The tale of Snow White is a familiar one. The brothers Grimm published their version in 1812, and that has served as the definitive version ever since. The most familiar adaptation may be Disney’s 1937 animated feature, Snow White and the Seven Dwarfs. That version gave the dwarfs their familiar names (i.e. Doc, Sneezy, Dopey, Happy, etc). The story has been adapted for stage and screen many times over the years. 2012’s Snow White and the Huntsman provides a new take on the story, centering primarily on Snow White’s escape from the Evil Queen, and adding a deepened relationship with the huntsman sent to kill her. While the film gets off to a decent start with some fun twists to the personality of the Evil Queen, it grinds to a halt as Snow White (Kristen Stewart) and The Huntsman (Chris Hemsworth) painstakingly make their way through the forest to find help. Kristen Stewart sadly lacks the charm needed to make Snow White a character worth rooting for.

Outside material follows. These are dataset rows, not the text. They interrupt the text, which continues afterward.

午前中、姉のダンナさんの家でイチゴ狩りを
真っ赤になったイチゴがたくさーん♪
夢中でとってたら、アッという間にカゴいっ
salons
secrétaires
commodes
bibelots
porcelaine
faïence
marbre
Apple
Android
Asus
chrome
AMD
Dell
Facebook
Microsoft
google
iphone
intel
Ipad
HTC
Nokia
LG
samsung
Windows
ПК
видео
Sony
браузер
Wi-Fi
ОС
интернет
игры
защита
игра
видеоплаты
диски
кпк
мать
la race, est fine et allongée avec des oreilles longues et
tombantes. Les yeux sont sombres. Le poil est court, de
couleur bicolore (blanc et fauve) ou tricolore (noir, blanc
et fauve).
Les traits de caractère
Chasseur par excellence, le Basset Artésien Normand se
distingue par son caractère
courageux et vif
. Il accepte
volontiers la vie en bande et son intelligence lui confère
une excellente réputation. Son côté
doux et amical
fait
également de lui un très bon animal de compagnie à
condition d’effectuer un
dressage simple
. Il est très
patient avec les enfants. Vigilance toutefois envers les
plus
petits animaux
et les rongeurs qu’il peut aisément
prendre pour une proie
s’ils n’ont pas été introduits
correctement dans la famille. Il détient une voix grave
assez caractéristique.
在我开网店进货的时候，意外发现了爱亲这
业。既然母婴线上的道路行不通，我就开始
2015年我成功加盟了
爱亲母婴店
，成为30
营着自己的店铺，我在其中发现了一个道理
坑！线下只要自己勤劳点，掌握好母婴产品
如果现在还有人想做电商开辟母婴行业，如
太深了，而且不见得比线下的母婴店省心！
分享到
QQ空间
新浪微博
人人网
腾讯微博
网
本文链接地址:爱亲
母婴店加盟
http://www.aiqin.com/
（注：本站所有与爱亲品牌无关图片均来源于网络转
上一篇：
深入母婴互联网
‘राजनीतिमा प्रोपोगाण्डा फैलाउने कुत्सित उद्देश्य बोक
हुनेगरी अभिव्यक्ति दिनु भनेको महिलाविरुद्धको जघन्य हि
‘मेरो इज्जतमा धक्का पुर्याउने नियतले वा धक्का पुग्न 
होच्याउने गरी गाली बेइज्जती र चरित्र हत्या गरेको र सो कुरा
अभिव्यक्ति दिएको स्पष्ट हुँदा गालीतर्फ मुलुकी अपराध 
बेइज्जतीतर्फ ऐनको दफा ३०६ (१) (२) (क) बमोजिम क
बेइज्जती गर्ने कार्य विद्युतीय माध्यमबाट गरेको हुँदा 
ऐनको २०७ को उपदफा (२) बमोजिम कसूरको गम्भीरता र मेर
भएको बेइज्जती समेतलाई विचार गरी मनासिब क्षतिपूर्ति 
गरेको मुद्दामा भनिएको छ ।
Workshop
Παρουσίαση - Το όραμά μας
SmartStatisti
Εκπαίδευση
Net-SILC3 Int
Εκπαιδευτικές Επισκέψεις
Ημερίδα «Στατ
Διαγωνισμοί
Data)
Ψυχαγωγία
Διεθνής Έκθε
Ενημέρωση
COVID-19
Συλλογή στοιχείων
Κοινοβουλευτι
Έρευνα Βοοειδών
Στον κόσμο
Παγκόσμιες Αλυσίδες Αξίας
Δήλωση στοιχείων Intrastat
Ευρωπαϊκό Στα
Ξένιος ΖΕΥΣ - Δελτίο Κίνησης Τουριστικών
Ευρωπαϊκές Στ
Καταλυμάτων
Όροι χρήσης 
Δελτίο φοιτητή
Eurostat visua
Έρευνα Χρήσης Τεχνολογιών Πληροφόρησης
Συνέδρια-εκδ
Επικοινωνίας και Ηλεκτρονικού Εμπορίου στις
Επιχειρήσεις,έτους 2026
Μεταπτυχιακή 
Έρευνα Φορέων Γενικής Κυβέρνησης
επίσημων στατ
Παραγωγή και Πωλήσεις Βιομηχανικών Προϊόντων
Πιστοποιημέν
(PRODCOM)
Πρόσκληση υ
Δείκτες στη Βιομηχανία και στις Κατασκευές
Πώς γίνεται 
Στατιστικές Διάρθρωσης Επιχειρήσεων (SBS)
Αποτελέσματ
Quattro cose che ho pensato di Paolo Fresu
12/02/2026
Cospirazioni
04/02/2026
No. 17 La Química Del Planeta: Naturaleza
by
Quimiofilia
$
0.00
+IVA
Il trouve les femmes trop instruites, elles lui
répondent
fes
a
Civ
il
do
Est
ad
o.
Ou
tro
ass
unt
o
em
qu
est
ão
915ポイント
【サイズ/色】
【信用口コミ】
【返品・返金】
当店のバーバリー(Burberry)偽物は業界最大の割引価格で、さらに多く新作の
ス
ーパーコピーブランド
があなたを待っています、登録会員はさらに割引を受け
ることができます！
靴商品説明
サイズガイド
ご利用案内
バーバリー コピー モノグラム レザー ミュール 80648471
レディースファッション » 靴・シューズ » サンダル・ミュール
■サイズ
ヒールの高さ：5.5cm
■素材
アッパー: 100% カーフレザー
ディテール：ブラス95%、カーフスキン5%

This version of the tale takes some liberties with the familiar story, to both good and bad effect. Unfortunately the bad outweighs the good. When Snow White is a young child her mother dies. Her grief-stricken father, King Magnus (Noah Huntley), meets the beautiful Ravenna (Charlize Theron) during a battle. He is so taken with her he marries her the very next day. The king then dies and the power-hungry Ravenna quickly takes over the kingdom. Young Snow White attempts to flee, but is captured and locked away in a tower. The new queen is so evil, all the trees and flowers in the kingdom die because of her mere presence. The people of the kingdom live in oppression and constant fear of the queen’s wrath. Ravenna is not only an evil ruler, but she is a man-hating mad woman. It’s an interesting twist to the queen’s character. The only man she can tolerate in her life is her quivering brother, Finn (Sam Spruell), who does her every bidding.
Many years pass with the kingdom in great despair under Queen Ravenna’s rule. Then one day she asks the magic mirror who the fairest of them all is. For the first time the mirror replies that it is not her, but Snow White, who has recently come of age. The queen is, of course, incensed by the suggestion that she is not as beautiful as she thinks. She also learns that if she eats Snow White’s heart she will have eternal youth and beauty. Before the queen can kill her, Snow White manages to escape and flee into the forest. The queen hires the Huntsman, who is an alcoholic widower, to bring her back. Just as in the original story, the Huntsman has a change of heart about bringing Snow White to her death. The two embark on a journey to the castle of Duke Hammond (Vincent Regan), whose son William (Sam Claflin) was Snow White’s childhood friend.